**Exercise instructions**.
Every line that includes the word "томатов" needs to be copied from the listing.

**Data supplied**.

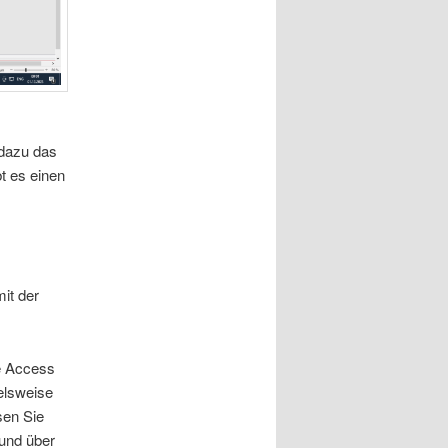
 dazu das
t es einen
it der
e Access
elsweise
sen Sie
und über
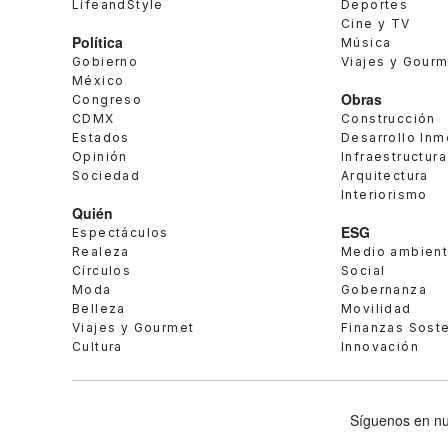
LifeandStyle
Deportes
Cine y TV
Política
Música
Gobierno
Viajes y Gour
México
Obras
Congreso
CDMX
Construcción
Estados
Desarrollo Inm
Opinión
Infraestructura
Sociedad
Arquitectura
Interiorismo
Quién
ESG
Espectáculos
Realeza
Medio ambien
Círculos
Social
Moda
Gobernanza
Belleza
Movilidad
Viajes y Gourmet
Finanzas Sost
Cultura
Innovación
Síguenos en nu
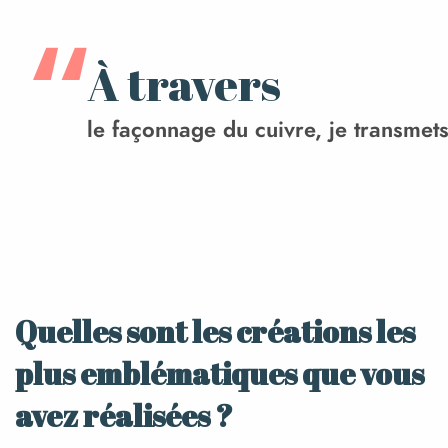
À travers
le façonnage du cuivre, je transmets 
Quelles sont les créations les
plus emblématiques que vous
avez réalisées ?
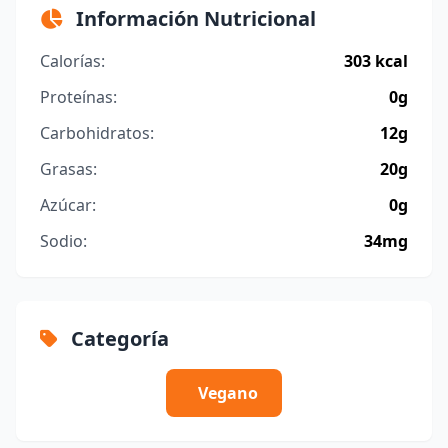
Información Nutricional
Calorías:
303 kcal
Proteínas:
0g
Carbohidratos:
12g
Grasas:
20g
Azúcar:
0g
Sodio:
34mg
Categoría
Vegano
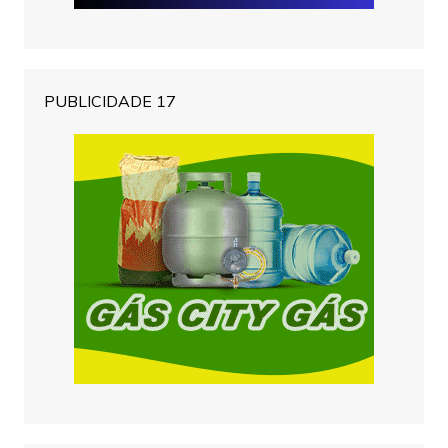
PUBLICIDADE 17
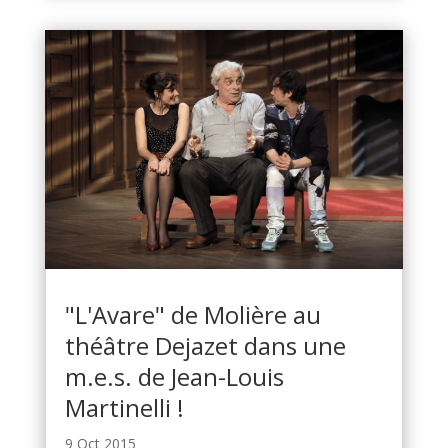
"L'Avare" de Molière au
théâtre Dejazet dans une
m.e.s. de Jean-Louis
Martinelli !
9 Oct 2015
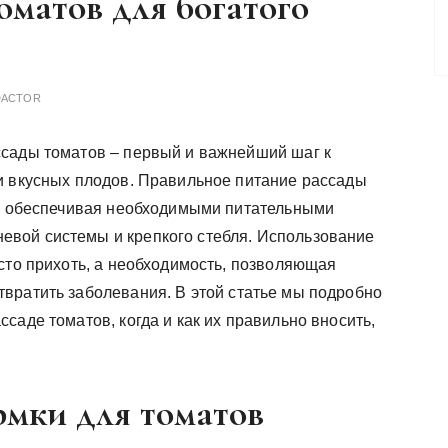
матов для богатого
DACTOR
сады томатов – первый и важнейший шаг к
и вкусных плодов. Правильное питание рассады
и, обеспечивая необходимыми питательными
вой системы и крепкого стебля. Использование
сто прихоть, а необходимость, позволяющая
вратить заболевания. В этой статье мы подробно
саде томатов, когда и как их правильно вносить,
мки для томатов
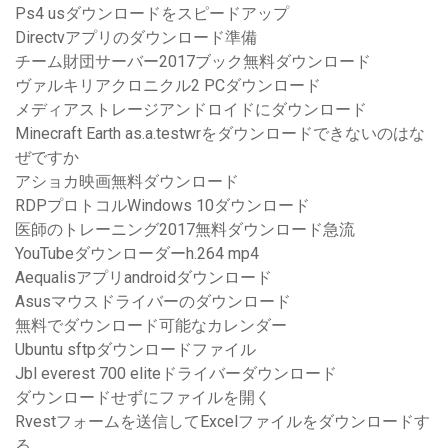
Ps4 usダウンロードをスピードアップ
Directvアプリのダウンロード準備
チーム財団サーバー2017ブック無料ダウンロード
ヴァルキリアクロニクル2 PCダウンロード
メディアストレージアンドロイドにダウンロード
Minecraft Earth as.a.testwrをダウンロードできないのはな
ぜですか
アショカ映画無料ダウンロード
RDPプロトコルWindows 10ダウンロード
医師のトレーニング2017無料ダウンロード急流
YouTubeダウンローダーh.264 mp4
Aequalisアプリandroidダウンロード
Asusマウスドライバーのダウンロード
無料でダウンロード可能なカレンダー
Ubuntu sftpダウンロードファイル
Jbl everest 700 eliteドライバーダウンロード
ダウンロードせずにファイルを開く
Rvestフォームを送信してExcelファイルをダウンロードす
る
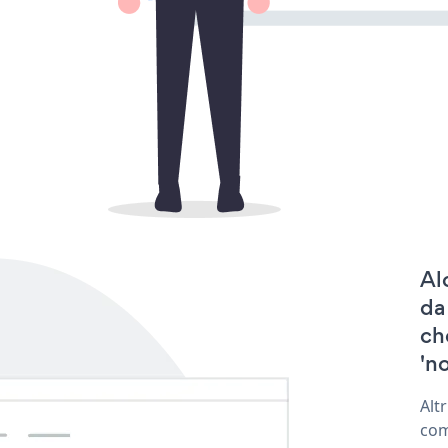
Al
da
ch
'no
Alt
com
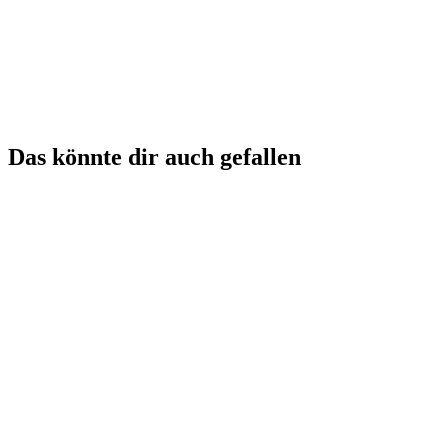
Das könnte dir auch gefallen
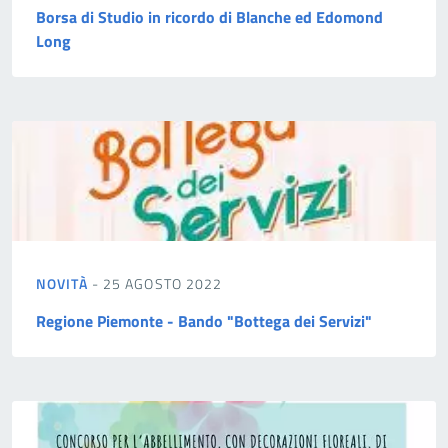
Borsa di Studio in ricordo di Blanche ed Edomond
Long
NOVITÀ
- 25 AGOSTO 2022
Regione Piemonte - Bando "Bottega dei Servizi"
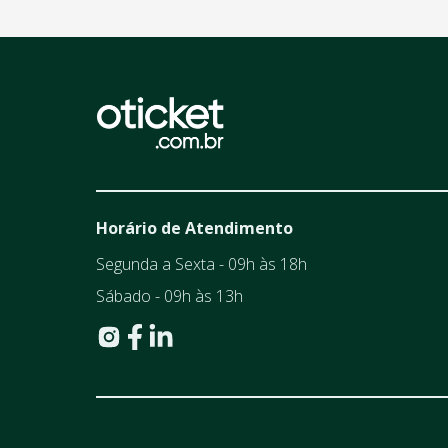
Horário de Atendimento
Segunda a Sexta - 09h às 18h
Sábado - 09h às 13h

**Response**.
сады томатов – первый и важнейший шаг к
саде томатов, когда и как их правильно вносить,
мки для томатов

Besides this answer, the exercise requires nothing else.